What the task asks: The entries below must be reproduced exactly; their pictures are not part of the copy.

Material provided:
━━━━━━━━

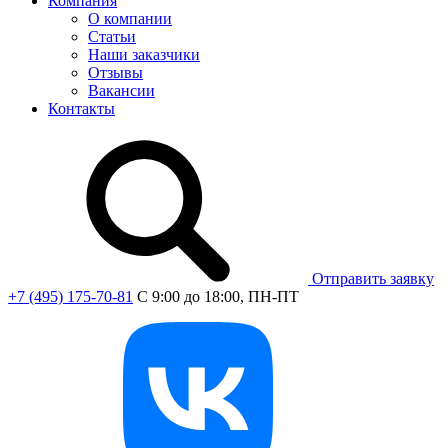
Компания
О компании
Статьи
Наши заказчики
Отзывы
Вакансии
Контакты
Отправить заявку
+7 (495) 175-70-81
C 9:00 до 18:00, ПН-ПТ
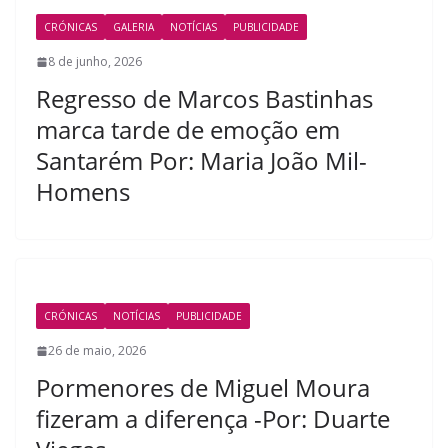
CRÓNICAS
GALERIA
NOTÍCIAS
PUBLICIDADE
8 de junho, 2026
Regresso de Marcos Bastinhas
marca tarde de emoção em
Santarém Por: Maria João Mil-
Homens
CRÓNICAS
NOTÍCIAS
PUBLICIDADE
26 de maio, 2026
Pormenores de Miguel Moura
fizeram a diferença -Por: Duarte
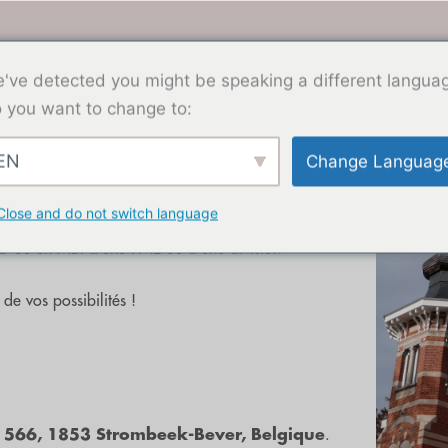
Pourquoi KeBeK
Portefeuille
Équipe
Actuali
've detected you might be speaking a different langua
 you want to change to:
EN
Change Languag
n partenaire (financier)
Close and do not switch language
suivre le développement de l'entreprise ?
BO ou un MBI d'une PME ou d'une division
de vos possibilités !
566, 1853 Strombeek-Bever, Belgique
.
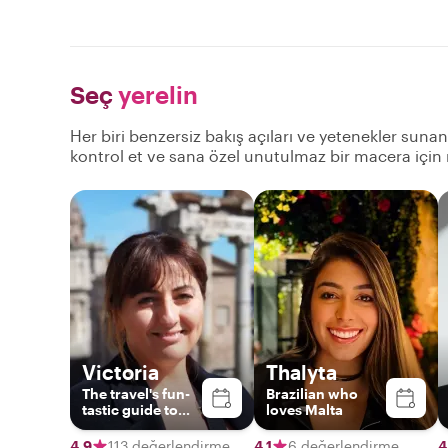
Seç
yerelin
Her biri benzersiz bakış açıları ve yetenekler suna
kontrol et ve sana özel unutulmaz bir macera için
Victoria
Thalyta
The travel's fun-
Brazilian who
tastic guide to
loves Malta
exploring Malta!
4,9
113 değerlendirme
4,1
6 değerlendirme
4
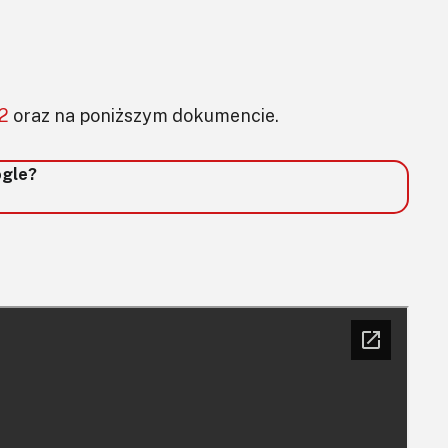
 2
oraz na poniższym dokumencie.
ogle?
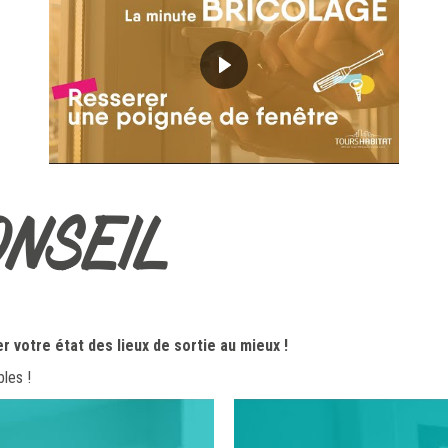
ONSEIL
r votre état des lieux de sortie au mieux !
les !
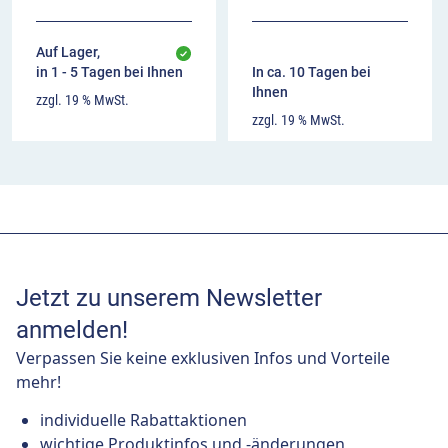
Auf Lager,
in 1 - 5 Tagen bei Ihnen
In ca. 10 Tagen bei
Ihnen
zzgl. 19 % MwSt.
zzgl. 19 % MwSt.
Jetzt zu unserem Newsletter
anmelden!
Verpassen Sie keine exklusiven Infos und Vorteile
mehr!
individuelle Rabattaktionen
wichtige Produktinfos und -änderungen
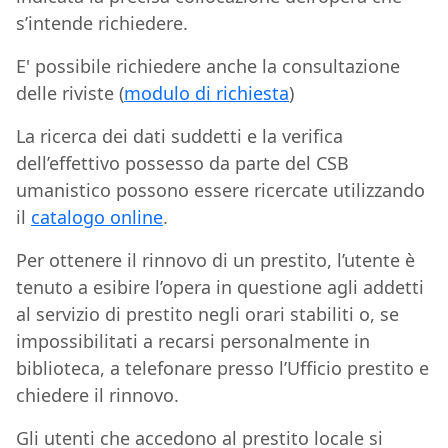
s’intende richiedere.
E' possibile richiedere anche la consultazione
delle riviste (
modulo di richiesta
)
La ricerca dei dati suddetti e la verifica
dell’effettivo possesso da parte del CSB
umanistico possono essere ricercate utilizzando
il
catalogo online
.
Per ottenere il rinnovo di un prestito, l’utente è
tenuto a esibire l’opera in questione agli addetti
al servizio di prestito negli orari stabiliti o, se
impossibilitati a recarsi personalmente in
biblioteca, a telefonare presso l’Ufficio prestito e
chiedere il rinnovo.
Gli utenti che accedono al prestito locale si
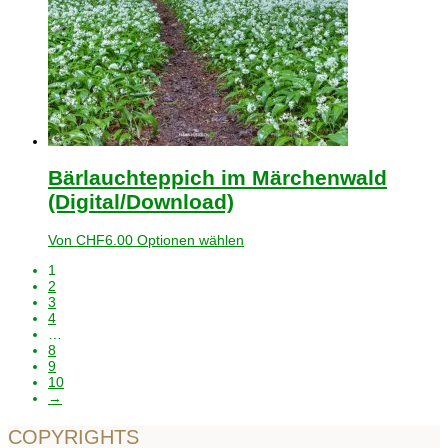
Bärlauchteppich im Märchenwald
(Digital/Download)
Von
CHF
6.00
Optionen wählen
1
2
3
4
…
8
9
10
→
COPYRIGHTS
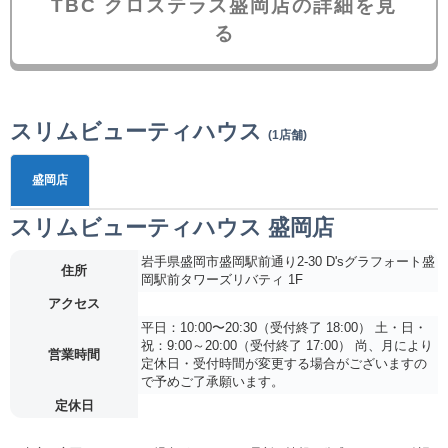
TBC クロステラス盛岡店の詳細を見
る
スリムビューティハウス
(1店舗)
盛岡店
スリムビューティハウス 盛岡店
岩手県盛岡市盛岡駅前通り2-30 D'sグラフォート盛
住所
岡駅前タワーズリバティ 1F
アクセス
平日：10:00〜20:30（受付終了 18:00） 土・日・
祝：9:00～20:00（受付終了 17:00） 尚、月により
営業時間
定休日・受付時間が変更する場合がございますの
で予めご了承願います。
定休日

━━━━━━━━

Problem solution:
Компания
О компании
Статьи
Наши заказчики
Отзывы
Вакансии
Контакты
Отправить заявку
+7 (495) 175-70-81
C 9:00 до 18:00, ПН-ПТ
CRÓNICAS
GALERIA
NOTÍCIAS
PUBLICIDADE
8 de junho, 2026
Regresso de Marcos Bastinhas
marca tarde de emoção em
Santarém Por: Maria João Mil-
Homens
CRÓNICAS
NOTÍCIAS
PUBLICIDADE
26 de maio, 2026
Pormenores de Miguel Moura
fizeram a diferença -Por: Duarte
Pourquoi KeBeK
Portefeuille
Équipe
Actuali
've detected you might be speaking a different langua
 you want to change to:
EN
Change Languag
n partenaire (financier)
Close and do not switch language
suivre le développement de l'entreprise ?
BO ou un MBI d'une PME ou d'une division
de vos possibilités !
566, 1853 Strombeek-Bever, Belgique
.
Seç
yerelin
Her biri benzersiz bakış açıları ve yetenekler suna
kontrol et ve sana özel unutulmaz bir macera için
Victoria
Thalyta
The travel's fun-
Brazilian who
tastic guide to
loves Malta
exploring Malta!
4,9
113 değerlendirme
4,1
6 değerlendirme
4
 2
oraz na poniższym dokumencie.
ogle?
ONSEIL
r votre état des lieux de sortie au mieux !
les !
Auf Lager,
in 1 - 5 Tagen bei Ihnen
In ca. 10 Tagen bei
Ihnen
zzgl. 19 % MwSt.
zzgl. 19 % MwSt.
Jetzt zu unserem Newsletter
anmelden!
Verpassen Sie keine exklusiven Infos und Vorteile
mehr!
individuelle Rabattaktionen
wichtige Produktinfos und -änderungen
s’intende richiedere.
E' possibile richiedere anche la consultazione
delle riviste (
modulo di richiesta
)
La ricerca dei dati suddetti e la verifica
dell’effettivo possesso da parte del CSB
umanistico possono essere ricercate utilizzando
il
catalogo online
.
Per ottenere il rinnovo di un prestito, l’utente è
tenuto a esibire l’opera in questione agli addetti
al servizio di prestito negli orari stabiliti o, se
impossibilitati a recarsi personalmente in
biblioteca, a telefonare presso l’Ufficio prestito e
chiedere il rinnovo.
Gli utenti che accedono al prestito locale si
Bärlauchteppich im Märchenwald
(Digital/Download)
Von
CHF
6.00
Optionen wählen
1
2
3
4
…
8
9
10
→
COPYRIGHTS
TBC クロステラス盛岡店の詳細を見
る
スリムビューティハウス
(1店舗)
盛岡店
スリムビューティハウス 盛岡店
岩手県盛岡市盛岡駅前通り2-30 D'sグラフォート盛
住所
岡駅前タワーズリバティ 1F
アクセス
平日：10:00〜20:30（受付終了 18:00） 土・日・
祝：9:00～20:00（受付終了 17:00） 尚、月により
営業時間
定休日・受付時間が変更する場合がございますの
で予めご了承願います。
定休日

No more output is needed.